OPINION OF MITCHELL SILBERBERG & KNUPP LLP.
Published on February 28, 2017
Exhibit 5.1
Mitchell Silberberg & Knupp llp
A Law Partnership Including Professional Corporations
February 28, 2017
Sysorex Global 2479 E. Bayshore Road, Suite 195 Palo Alto, California 94303 |
Re: | Re: Registration Statement on Form S-8 |
Ladies and Gentlemen:
We have acted as counsel to Sysorex Global, a Nevada corporation (the “Company”), in connection with the registration of an additional 4,848,285 shares (the “Shares”) of the Company’s common stock, par value $0.001 per share (“Common Stock”), issuable under the Company’s Amended and Restated 2011 Employee Stock Incentive Plan (the “Plan”), pursuant to a registration statement on Form S-8 (the “Registration Statement”) filed on February 28, 2017.
For purposes of rendering this opinion, we have examined the Registration Statement, the Articles of Incorporation and the Bylaws of the Company, the proceedings and other actions of the Company that provide for the issuance of the Shares, and such other documents and matters as we have deemed necessary for purposes of rendering this opinion. We have assumed the authenticity of all documents submitted to us as originals, the conformity to originals of all documents submitted to us as certified or photostatic copies and the authenticity of the originals of all documents submitted to us as copies. We have also assumed the legal capacity of all natural persons who have executed documents examined by us, the genuineness of all signatures on all documents examined by us, the authority of such persons signing on behalf of the parties thereto other than the Company and the due authorization, execution and delivery of all documents by the parties thereto other than the Company. In rendering the opinion set forth below, we have assumed that certificates evidencing the Shares will be signed by one of the authorized officers of the Company and registered by the transfer agent and registrar and will conform to the specimen certificate for the Common Stock. In addition, we have assumed that the resolutions of the Company’s Board of Directors or its applicable committee authorizing the Company to issue and deliver the Shares will be in full force and effect at all times at which such Shares are issued and delivered by the Company, and that the Company will take no action inconsistent with such resolutions.
Based upon and subject to the foregoing, it is our opinion that the Shares, when issued, delivered and paid for in accordance with the Plan and in the manner described in the Registration Statement, will be validly issued, fully paid and non-assessable.

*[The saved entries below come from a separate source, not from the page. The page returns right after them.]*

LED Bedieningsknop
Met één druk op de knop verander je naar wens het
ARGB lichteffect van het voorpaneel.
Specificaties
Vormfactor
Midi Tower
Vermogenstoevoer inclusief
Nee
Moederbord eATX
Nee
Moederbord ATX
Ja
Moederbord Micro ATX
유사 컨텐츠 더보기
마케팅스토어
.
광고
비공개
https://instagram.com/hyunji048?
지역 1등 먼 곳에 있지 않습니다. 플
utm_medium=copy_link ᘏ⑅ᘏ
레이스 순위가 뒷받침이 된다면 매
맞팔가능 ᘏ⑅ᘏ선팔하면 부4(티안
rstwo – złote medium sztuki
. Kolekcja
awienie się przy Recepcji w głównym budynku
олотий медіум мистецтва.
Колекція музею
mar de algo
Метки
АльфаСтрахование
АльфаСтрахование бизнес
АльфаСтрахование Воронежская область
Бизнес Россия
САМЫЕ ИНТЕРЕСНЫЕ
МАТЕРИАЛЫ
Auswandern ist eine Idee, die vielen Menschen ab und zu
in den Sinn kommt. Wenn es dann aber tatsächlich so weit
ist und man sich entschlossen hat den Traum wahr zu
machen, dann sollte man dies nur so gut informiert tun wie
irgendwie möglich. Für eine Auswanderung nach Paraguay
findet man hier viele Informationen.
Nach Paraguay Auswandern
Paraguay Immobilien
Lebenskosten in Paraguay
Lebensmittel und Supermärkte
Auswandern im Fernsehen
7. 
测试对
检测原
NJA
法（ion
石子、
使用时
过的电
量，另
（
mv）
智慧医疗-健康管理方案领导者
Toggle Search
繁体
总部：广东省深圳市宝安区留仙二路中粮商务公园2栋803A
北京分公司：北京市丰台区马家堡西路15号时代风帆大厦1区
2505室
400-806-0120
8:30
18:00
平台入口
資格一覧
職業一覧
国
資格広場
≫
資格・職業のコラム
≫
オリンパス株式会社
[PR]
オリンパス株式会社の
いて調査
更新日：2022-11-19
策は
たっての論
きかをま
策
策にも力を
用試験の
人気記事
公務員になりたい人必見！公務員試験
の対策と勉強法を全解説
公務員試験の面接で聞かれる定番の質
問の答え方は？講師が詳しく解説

This opinion is opining upon and is limited to the current federal laws of the United States and the Nevada Revised Statutes. We express no opinion with respect to the effect or applicability of the laws of any other jurisdiction. We assume no obligation to revise or supplement this opinion letter should the laws of such jurisdiction be changed after the date hereof by legislative action, judicial decision, or otherwise.
We hereby consent to the filing of this opinion as an exhibit to the Registration Statement. In giving our consent we do not hereby admit that we are in the category of persons whose consent is required under Section 7 of the Securities Act.